Misrule is misused by politicians today as they seek a ‘new order’, save for The Monster Raving Loony Party. It alone has a strong claim to the genuine Lord of Misrule tradition. Founded by Screaming Lord Sutch in 1983, it has always understood its role perfectly. It exists to mock the pretensions of political authority, to puncture pomposity, and to remind us not to take the whole theatre too seriously. Like the medieval Lord of Misrule, it operates entirely within the system while gleefully subverting it. Best of all: everyone knows it is a joke. The inversion is understood by everyone. It is socially useful rather than dangerous. Lord Sutch championed ‘silly things’ like passports for pets, all day opening for pubs – both of which subsequently became government policy.
When interviewed by the Tameside Reporter along with the other nine contenders about the serious local issue of Houses in Multiple Occupation for the Greater Manchester seat of Gorton and Denton vacated by Andrew Gwynne, the Monster Raving Loony Party candidate, Sir Oink-a-Lot responded simply, ‘Oink, oink.’ More seriously, on antisocial behaviour, Sir Oink offered a characteristically unconventional proposal: ‘Free sausages and bacon for everyone.’ It would help fill struggling foodbanks certainly.
And on the fundamental question of why voters should back him, Sir Oink-a-Lot said: ‘People have had enough of snouts in troughs,’ a biting and witty reference to Gwynne’s dismissal for his WhatsApp indiscretions. The man who made Sir Oink’s Loony candidacy possible was ‘Farmin’ Dave’ who was unable to assist with nominations as he was attending a Moldovian Mangelwurzel Convention abroad, forcing Sir Oink to ‘snout out’ the required signatures with help from someone called ‘Andy at the Jolly Hatters’ instead.
Among the other candidates for Gorton and Denton is Matthew Goodwin of The Reform Party. Neither he nor the party are agents of misrule, despite pretending to have so many of its elements. Still, anything goes in the Reform campaign from Holocaust denial to obnoxious and hateful slurs against Jews and the LGBTQ+ community. Reform’s deliberate disruption of established order, carnivalesque rallies, and self-aggrandising puffs that it’s turning things upside down to shake out corruption shouts chaos, not misrule. Reform does not serve the existing social order to improve it. They are no Feste or licenced fool, but rather once and future kings who believe their moment of fantasy coronation is now.
Shakespeare knew better. While the Bard doesn’t entirely or comfortably restore order, leaving Malvolio with a bitter promise of revenge, Feste does sing his haunting song about the rain and the passage of time in life with a ‘hey-ho’. Shakespeare is wistful, understanding that the return to order after misrule always carries a cost – that something liberating and true is lost when the festivities end.

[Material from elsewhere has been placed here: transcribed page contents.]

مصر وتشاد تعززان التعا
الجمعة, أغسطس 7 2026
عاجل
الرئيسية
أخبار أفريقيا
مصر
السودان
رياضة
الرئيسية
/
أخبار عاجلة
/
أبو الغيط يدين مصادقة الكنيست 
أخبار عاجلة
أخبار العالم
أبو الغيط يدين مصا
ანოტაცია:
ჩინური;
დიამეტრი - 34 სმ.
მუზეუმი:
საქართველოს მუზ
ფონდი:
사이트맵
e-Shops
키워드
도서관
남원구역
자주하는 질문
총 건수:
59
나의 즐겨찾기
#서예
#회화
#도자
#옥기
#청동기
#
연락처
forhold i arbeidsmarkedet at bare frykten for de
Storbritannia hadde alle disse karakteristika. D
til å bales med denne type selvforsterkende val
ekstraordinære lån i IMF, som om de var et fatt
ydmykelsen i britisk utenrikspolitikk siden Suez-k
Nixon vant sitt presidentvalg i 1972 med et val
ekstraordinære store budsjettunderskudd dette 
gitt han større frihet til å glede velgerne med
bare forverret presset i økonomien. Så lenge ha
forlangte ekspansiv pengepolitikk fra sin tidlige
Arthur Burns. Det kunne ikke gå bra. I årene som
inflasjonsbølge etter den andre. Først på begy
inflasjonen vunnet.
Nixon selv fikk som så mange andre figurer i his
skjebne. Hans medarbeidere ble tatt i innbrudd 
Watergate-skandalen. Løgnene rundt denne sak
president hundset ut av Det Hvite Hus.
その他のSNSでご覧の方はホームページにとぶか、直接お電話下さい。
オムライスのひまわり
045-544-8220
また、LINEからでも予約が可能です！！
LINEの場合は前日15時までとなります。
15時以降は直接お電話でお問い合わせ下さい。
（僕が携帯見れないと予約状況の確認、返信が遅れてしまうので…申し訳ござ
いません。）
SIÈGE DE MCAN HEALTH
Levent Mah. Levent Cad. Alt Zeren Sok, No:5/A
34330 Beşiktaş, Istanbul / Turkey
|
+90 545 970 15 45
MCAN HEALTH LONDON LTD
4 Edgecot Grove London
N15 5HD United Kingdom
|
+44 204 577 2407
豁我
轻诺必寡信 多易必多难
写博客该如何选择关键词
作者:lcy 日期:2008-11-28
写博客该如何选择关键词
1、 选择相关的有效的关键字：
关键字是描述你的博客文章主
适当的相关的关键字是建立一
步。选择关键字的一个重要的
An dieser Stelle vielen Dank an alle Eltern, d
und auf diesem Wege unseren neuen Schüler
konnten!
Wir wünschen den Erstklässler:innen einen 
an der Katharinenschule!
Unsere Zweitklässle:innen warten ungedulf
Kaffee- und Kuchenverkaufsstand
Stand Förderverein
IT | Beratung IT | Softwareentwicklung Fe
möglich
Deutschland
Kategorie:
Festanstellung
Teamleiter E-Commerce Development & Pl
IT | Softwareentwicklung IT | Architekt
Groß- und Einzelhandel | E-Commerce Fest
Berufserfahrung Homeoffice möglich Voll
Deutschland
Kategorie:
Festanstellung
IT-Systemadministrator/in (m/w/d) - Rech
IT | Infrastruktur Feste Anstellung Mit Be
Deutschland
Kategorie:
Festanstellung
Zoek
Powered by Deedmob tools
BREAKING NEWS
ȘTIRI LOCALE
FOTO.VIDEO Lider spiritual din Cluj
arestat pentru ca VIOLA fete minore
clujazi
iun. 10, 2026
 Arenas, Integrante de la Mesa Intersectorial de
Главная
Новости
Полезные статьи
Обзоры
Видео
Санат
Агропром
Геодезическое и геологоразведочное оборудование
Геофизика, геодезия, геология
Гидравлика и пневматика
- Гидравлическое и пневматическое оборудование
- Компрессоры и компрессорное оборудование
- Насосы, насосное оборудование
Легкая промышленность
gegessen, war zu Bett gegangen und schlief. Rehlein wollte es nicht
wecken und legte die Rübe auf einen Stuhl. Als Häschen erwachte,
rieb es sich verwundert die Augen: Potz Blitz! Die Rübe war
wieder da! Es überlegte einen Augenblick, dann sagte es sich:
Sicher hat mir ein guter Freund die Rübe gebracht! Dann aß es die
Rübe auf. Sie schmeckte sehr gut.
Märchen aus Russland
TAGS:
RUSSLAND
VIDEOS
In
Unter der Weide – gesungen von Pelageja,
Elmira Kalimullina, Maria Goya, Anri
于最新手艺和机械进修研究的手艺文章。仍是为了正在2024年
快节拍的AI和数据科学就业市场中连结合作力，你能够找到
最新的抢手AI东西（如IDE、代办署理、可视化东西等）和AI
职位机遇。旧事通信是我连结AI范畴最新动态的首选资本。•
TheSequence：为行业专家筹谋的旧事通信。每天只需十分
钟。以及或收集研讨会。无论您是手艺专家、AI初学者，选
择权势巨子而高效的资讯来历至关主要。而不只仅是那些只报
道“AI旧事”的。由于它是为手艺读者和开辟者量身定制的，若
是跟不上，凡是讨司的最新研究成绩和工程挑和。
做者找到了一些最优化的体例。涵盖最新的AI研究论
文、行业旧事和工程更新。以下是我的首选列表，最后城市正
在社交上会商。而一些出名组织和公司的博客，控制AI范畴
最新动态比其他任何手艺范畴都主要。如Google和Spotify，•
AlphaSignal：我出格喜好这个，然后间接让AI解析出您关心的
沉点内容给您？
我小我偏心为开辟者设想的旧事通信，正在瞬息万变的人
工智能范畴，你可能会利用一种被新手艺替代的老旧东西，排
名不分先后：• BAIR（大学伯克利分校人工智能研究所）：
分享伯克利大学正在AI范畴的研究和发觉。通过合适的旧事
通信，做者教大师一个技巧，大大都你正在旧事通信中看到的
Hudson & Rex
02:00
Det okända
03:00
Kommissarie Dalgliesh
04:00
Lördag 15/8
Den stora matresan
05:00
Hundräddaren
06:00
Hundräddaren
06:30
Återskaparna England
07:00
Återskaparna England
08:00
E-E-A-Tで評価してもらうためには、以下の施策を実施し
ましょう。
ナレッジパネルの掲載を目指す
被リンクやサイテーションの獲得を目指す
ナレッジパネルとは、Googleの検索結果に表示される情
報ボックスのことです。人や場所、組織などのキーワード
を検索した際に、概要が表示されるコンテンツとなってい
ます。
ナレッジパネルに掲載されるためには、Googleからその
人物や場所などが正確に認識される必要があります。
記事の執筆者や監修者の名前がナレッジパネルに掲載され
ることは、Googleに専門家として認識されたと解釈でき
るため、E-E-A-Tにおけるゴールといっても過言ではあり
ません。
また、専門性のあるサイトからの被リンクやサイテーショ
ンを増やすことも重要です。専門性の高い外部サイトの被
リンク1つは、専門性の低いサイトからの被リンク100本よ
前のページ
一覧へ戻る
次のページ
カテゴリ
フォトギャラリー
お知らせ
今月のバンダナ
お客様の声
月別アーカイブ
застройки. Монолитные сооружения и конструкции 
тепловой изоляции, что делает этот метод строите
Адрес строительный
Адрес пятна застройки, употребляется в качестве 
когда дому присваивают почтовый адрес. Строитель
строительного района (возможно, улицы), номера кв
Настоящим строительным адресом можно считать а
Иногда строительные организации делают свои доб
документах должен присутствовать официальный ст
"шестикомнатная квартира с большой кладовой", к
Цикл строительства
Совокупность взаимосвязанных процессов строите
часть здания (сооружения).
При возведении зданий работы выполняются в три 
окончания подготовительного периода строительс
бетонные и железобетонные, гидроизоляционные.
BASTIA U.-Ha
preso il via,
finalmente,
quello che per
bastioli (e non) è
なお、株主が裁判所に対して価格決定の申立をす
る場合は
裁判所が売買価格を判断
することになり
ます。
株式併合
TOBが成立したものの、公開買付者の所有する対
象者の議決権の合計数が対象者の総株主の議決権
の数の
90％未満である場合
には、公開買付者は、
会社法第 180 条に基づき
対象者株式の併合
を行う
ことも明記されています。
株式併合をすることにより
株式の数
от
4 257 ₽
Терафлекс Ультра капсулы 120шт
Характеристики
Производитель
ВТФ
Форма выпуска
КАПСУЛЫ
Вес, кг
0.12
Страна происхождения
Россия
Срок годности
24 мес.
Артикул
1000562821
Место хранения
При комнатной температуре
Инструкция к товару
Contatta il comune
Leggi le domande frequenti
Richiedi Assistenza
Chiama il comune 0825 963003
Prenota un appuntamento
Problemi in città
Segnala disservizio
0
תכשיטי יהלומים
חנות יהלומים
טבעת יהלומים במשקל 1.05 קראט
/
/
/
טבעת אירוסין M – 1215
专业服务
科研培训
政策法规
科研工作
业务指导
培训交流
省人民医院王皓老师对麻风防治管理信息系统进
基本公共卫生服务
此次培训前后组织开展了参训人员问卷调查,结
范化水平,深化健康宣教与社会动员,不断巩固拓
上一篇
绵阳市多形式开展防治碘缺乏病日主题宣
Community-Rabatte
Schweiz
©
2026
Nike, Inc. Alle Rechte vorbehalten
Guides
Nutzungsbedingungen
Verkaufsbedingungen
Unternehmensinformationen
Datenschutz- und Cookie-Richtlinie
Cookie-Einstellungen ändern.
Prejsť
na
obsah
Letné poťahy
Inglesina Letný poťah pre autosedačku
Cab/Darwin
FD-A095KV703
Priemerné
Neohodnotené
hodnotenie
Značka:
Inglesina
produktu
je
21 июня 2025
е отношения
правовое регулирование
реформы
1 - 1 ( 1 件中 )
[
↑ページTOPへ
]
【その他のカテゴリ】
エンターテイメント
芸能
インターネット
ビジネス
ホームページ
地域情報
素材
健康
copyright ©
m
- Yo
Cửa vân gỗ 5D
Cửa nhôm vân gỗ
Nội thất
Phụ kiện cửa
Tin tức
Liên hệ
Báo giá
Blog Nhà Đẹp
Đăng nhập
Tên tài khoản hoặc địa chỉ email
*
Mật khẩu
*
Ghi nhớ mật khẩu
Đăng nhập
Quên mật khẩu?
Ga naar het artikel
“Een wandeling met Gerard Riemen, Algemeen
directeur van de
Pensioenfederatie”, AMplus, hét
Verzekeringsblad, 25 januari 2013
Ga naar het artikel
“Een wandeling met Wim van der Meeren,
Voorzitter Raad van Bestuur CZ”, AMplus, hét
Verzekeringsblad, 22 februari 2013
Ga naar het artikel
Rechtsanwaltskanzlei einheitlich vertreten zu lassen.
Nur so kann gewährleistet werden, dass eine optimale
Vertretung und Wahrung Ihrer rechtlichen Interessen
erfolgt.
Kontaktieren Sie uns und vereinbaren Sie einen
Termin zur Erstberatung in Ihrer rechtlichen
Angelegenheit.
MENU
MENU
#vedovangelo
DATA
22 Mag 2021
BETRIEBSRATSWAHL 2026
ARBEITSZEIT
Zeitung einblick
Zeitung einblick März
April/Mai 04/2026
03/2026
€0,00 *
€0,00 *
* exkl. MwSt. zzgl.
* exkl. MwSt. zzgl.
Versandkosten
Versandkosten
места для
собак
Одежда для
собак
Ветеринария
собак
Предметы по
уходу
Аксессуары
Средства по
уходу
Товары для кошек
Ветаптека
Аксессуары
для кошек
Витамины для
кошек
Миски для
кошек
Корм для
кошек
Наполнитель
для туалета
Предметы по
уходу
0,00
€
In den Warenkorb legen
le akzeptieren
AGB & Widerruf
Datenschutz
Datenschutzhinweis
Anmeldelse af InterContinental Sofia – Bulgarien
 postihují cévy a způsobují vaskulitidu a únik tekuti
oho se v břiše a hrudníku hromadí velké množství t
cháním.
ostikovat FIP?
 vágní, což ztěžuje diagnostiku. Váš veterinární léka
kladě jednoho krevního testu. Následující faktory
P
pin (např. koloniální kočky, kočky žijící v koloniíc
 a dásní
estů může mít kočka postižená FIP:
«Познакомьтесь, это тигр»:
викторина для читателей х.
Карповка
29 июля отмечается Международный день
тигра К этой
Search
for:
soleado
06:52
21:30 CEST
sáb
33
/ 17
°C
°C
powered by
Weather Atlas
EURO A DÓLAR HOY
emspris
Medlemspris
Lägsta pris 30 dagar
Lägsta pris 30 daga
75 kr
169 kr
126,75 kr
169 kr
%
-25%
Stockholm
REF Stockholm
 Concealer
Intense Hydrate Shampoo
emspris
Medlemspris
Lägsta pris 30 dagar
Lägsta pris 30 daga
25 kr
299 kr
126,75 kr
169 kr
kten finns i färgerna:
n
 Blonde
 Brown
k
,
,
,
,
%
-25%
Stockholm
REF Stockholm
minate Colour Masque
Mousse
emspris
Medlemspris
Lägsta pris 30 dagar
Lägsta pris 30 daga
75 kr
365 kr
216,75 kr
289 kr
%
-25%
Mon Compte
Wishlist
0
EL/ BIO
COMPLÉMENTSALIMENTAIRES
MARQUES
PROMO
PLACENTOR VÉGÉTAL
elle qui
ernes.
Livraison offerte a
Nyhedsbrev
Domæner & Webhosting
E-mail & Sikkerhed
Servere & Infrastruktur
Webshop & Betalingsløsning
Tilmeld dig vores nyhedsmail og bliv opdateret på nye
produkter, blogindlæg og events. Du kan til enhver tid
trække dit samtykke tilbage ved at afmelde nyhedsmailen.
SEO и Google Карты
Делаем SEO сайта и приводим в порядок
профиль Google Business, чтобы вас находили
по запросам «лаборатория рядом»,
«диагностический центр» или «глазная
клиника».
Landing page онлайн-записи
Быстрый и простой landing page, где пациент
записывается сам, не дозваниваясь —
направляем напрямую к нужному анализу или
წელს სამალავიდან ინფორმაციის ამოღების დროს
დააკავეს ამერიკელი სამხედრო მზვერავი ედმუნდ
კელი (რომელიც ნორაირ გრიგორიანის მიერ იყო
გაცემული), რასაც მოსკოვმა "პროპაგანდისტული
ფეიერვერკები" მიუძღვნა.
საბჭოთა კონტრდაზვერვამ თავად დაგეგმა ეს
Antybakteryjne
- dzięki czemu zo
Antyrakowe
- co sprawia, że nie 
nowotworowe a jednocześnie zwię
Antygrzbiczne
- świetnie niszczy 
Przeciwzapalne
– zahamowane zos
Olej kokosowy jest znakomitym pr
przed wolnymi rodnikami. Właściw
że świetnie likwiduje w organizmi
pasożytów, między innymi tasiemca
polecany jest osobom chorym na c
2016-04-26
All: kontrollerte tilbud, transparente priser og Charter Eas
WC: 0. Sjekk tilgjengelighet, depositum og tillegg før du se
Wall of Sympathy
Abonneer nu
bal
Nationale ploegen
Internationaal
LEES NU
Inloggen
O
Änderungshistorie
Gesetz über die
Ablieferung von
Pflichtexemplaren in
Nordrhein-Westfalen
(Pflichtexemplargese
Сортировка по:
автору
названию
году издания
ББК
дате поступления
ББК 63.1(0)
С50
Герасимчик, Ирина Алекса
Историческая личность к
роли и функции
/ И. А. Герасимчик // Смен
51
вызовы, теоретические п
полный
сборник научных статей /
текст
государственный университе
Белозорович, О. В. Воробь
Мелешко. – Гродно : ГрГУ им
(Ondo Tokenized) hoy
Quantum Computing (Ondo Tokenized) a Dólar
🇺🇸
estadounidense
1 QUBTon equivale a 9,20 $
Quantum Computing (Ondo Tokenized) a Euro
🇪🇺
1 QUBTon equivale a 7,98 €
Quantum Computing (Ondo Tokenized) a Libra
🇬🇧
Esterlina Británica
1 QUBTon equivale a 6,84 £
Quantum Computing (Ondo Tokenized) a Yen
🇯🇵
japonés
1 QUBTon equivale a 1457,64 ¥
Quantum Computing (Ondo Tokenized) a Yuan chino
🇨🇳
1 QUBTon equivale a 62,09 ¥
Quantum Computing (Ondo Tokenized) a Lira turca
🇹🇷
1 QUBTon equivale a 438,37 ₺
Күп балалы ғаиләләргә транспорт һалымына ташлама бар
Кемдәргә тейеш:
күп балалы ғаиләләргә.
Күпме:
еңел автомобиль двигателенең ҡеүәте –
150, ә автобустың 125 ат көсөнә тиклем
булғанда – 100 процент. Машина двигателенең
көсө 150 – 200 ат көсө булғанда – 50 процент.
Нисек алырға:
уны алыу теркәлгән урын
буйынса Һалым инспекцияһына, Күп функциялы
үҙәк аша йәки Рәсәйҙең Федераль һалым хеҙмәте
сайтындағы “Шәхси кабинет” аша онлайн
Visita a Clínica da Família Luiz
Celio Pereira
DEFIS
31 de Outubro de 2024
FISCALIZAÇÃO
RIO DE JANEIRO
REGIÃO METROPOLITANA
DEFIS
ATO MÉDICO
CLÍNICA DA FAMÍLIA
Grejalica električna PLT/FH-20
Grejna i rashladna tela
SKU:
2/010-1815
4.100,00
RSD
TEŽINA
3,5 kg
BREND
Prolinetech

Our modern ‘Lords of Chaos’ should learn from Shakespeare. Misrule is finite. Order returns after a short interlude, with the ‘lower orders’ harking after more justice in the world and striving to achieve it. The modern ‘misrule’ gurus are all about power and greed, and not about serving society.
If those who follow the modern ‘Lords of Chaos’ don’t like Shakespeare, they could learn from real facts and real history. When the Allies bankrupted the former Imperial Germany at Versailles in 1919, the carnivalesque cultural and political figures of Weimar Germany rose from the ashes in the 1920s, while Italy embraced its fascist leader ‘Il Duce’ Benito Mussolini. The Laws of Unintended Consequences naturally followed.







Ah, a wonderfully wide and perceptive perspective on troubled times then and now - what will be the ‘unintended consequences’ for the USA, I wonder (and do I really want to know)?